Эмиграция по-русску… - Галина Щербакова
- Категория: Проза / Современная проза
- Название: Эмиграция по-русску…
- Автор: Галина Щербакова
- Возрастные ограничения: Внимание (18+) книга может содержать контент только для совершеннолетних
Шрифт:
Интервал:
Закладка:
Галина Щербакова
Эмиграция по-русску…
Я знаю ее, сколько помню себя. Теперь мне даже кажется, что она появилась в моем детстве не случайно. Она своим явлением как бы запустила ход механизма осознания меня собой, с чего все и пошло-поехало, а не возникни она тогда – где бы я была сейчас? Может, в каком-нибудь дурдоме пускала бессознательную слюну, а может, кем-то другим запустился ход моих клеток и я стала бы Раисой Горбачевой или Эдитой Пьехой? И не бежала бы я сейчас, как идиотка, через этот чертов овраг на Звездном бульваре, а тыкала бы в жизнь нежным пальчиком: с какого, мол, боку тут вкуснее и мягче?
А с другой стороны, если по-честному… На хрена? Тем более сомневаюсь я очень, что эти мною упомянутые дамы так уж действуют нежным пальчиком. Под каждой крышей соответственные мыши. Я обожаю эту притчу о котомках с горем. Припер их народ нашему Богу, кто-то ему, народу, сказал, что Бог разрешил: «Пусть приносят свое горе». Свалили люди свое горе под царские врата и рванули домой. Но случилась какая-то незадача, и Бог велел вернуть людей, чтоб они назад забрали свои котомки. И вот народ ринулся обратно к вратам и стал разыскивать каждый свой мешок. Не то что кто-то принес большой, а норовил схватить малюсенький. Нет! Каждый отыскивал свое горе.

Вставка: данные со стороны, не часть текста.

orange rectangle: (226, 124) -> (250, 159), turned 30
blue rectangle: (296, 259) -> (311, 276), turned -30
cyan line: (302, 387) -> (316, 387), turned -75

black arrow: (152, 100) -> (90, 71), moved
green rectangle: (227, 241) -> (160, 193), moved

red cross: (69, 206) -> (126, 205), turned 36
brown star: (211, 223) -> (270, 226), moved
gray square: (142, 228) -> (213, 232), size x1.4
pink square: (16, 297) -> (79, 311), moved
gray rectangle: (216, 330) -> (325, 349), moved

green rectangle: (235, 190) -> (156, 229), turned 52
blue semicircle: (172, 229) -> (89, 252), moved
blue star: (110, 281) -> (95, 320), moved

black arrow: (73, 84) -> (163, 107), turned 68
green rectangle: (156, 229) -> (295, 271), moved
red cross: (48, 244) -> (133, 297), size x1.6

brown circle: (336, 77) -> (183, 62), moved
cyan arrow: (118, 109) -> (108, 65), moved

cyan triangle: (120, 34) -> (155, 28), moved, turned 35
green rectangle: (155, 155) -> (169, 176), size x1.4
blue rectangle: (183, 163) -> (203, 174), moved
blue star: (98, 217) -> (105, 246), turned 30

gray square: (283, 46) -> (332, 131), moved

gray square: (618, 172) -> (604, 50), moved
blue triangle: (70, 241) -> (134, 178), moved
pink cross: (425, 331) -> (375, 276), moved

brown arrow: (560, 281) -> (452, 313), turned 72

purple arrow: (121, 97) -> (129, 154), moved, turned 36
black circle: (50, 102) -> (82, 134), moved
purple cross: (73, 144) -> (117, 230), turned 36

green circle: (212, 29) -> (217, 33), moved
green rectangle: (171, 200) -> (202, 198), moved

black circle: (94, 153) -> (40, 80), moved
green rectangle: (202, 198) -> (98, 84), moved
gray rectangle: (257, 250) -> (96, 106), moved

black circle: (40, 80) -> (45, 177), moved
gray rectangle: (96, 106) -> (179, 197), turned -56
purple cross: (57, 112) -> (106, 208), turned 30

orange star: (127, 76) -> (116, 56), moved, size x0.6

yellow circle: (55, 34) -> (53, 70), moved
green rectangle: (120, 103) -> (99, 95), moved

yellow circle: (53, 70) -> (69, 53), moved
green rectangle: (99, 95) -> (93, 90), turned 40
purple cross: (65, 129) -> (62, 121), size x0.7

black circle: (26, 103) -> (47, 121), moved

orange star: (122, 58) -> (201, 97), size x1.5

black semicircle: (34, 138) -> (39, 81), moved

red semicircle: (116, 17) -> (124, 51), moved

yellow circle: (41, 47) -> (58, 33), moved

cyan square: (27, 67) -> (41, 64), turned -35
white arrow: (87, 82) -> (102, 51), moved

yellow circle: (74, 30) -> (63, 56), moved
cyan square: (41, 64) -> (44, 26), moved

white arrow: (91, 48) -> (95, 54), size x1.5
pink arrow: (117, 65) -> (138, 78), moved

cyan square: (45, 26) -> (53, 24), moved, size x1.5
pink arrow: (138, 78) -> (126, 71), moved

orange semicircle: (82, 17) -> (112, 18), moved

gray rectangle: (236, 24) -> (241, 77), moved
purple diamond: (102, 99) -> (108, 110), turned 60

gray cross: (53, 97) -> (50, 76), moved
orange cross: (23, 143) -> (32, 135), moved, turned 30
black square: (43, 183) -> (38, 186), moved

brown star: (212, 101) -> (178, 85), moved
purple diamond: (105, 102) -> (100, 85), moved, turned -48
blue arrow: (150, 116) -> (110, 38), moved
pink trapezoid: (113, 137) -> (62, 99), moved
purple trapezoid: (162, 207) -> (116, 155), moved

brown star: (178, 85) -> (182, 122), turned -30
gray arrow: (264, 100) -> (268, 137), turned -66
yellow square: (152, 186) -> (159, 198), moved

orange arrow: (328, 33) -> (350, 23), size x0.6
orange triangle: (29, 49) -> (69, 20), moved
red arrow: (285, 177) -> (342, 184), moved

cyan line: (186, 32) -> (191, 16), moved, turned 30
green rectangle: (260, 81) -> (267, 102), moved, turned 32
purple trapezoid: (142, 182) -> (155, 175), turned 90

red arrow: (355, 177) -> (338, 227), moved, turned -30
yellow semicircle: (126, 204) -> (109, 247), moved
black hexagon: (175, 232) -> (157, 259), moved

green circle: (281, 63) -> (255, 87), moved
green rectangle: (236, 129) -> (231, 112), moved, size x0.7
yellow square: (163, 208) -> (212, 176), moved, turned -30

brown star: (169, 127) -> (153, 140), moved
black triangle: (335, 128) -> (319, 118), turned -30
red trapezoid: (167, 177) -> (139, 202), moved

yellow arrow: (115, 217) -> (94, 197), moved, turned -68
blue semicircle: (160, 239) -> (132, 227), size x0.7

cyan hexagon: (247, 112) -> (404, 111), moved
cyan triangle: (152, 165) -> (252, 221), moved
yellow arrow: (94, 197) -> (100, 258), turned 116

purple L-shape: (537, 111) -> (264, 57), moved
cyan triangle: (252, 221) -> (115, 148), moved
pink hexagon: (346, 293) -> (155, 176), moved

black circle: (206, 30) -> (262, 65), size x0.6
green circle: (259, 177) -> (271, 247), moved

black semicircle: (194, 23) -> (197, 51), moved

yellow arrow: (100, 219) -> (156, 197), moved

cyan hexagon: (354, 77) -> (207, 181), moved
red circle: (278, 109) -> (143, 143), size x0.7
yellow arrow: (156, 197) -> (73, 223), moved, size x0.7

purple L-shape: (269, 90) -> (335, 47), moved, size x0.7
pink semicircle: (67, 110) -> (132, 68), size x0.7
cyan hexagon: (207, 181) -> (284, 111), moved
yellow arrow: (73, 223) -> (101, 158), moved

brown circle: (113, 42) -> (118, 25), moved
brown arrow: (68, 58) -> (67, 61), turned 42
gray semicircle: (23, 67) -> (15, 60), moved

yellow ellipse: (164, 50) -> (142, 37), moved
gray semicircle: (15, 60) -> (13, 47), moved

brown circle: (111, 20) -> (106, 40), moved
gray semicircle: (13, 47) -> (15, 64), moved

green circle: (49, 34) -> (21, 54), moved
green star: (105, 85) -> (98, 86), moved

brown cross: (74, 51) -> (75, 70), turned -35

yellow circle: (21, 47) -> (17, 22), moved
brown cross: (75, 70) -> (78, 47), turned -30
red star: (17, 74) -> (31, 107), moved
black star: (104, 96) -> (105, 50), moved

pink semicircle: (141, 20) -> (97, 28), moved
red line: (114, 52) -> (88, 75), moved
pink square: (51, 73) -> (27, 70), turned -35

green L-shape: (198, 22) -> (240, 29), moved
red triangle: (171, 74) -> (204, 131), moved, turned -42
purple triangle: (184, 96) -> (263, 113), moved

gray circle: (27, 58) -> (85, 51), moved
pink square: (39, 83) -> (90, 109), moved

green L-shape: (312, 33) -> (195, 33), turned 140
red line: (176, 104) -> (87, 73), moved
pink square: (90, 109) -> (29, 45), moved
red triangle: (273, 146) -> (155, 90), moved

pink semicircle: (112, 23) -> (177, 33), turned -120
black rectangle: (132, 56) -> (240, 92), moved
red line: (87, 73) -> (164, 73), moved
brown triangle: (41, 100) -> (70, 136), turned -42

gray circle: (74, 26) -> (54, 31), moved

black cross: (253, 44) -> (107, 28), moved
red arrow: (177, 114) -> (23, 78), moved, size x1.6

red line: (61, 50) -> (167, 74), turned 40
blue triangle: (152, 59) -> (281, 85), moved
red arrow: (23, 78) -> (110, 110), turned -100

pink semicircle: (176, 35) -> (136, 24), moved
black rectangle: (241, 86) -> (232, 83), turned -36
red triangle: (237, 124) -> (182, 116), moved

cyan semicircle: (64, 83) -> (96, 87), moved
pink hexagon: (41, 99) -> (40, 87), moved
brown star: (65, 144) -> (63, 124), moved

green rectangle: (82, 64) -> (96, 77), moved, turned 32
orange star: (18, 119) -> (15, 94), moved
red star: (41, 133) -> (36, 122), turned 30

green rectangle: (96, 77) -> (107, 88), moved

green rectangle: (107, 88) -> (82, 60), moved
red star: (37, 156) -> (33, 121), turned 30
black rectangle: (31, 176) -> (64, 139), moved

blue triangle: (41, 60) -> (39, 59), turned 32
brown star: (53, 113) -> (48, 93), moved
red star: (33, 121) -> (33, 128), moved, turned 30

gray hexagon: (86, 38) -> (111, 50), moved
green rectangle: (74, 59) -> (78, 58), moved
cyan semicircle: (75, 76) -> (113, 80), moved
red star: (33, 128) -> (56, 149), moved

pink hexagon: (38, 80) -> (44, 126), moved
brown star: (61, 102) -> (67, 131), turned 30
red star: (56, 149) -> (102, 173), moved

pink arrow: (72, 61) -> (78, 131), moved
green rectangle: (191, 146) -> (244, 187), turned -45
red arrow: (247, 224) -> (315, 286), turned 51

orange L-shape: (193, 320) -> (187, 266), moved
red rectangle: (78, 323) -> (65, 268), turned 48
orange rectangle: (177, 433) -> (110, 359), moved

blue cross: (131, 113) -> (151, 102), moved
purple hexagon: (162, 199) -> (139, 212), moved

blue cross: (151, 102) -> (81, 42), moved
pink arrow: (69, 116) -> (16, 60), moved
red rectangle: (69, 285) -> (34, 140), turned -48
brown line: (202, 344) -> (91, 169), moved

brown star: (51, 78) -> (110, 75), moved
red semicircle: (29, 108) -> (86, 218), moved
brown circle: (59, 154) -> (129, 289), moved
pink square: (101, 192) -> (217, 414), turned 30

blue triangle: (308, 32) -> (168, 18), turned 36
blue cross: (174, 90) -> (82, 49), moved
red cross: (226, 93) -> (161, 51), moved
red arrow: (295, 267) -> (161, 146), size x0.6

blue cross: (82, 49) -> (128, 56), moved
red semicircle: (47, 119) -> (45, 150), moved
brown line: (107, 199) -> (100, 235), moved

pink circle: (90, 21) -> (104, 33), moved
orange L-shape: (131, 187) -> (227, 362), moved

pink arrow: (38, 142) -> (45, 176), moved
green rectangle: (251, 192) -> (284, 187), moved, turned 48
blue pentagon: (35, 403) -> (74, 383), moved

Для меня в этой притче – все. Вся человеческая природа. Хоть какое – но мое. Я сама такая. А то, что такая, это точно оттого, что мы с ней в детстве встретились. И теперь у нее заболит – у меня тоже, она подумает, а я начинаю бежать в том направлении, которое в ее сером веществе смутно сложилось в какой-то образ дороги.
У нее – образ. А я бегу…
Первое воспоминание такое. Мама ладонью черпает воду из корыта, которое стоит у стока с крыши. В нем копится дождевая вода «для головы». «Для лица» и тем более «питья» вода эта не годится никоим образом – пойдешь пятном, изойдешь рвотой, ибо – какой отвратный союз! – ибо именно в дождевой воде набирает вредную силу ржа. Ржавчина, значит. Почему она там набирает силу? Где это записано? Кто это сказал? На эти вопросы ответов не будет.
И вот, несмотря на все это – что уже непостижимо, – моя собственная мама, грубо взбаламучивая воду, умывает меня из запрещенного корыта. Для такого нарушения правил жизни должно же что-то произойти? Должна же быть причина? Причина стоит, можно сказать, на глазах. Это толстая девчонка с большими и немигающими буркалами. Я до сих пор не отвечу на вопрос: красивые они у нее или нет? Широкие, высокие и вперед – глаза. Цвет – гудроново-серый. Ресницы – на вид – колючие, жесткие и как деготь. Абсолютно не требуется красить. Ощущение грубой накрашенности есть изначально. И даже возникает мысль: накрасилась небрежно, комками и теперь боится сморгнуть, не мигает, а у другого, глядя на нее, начинает пищать слеза от ее будто бы напряжения, которого на самом деле у нее-то нет!
«Да не глазливая я, не глазливая!» Это ей надо всю жизнь повторять, объясняя свой тяжелый немигающий взгляд, особенно в тех случаях, когда ей предъявляют маленьких детей. И я тоже всю жизнь подтверждаю это. Не глазливая. Верно. Наоборот! То есть наоборот – не то слово, она и хорошего ничего не может, не в том смысле, конечно, что не может – не хочет, стерва, мол, а в смысле не обладает какой-то там экстрасенсной силой. В общем, глаза ее – камень преткновения в знакомстве. Почему они такие? Это ведь каждому объясни, а я сама не знаю, но говорю: бояться ее глаз не надо. Не опасно. Просто такие глаза. Возвращаюсь в детство. Мама сказала мне тогда, после дождевой воды:
– Ганя! Дружи с девочкой. Видишь, на ней все чистое и сидит как на человеке, а тебя как в ступе толкли.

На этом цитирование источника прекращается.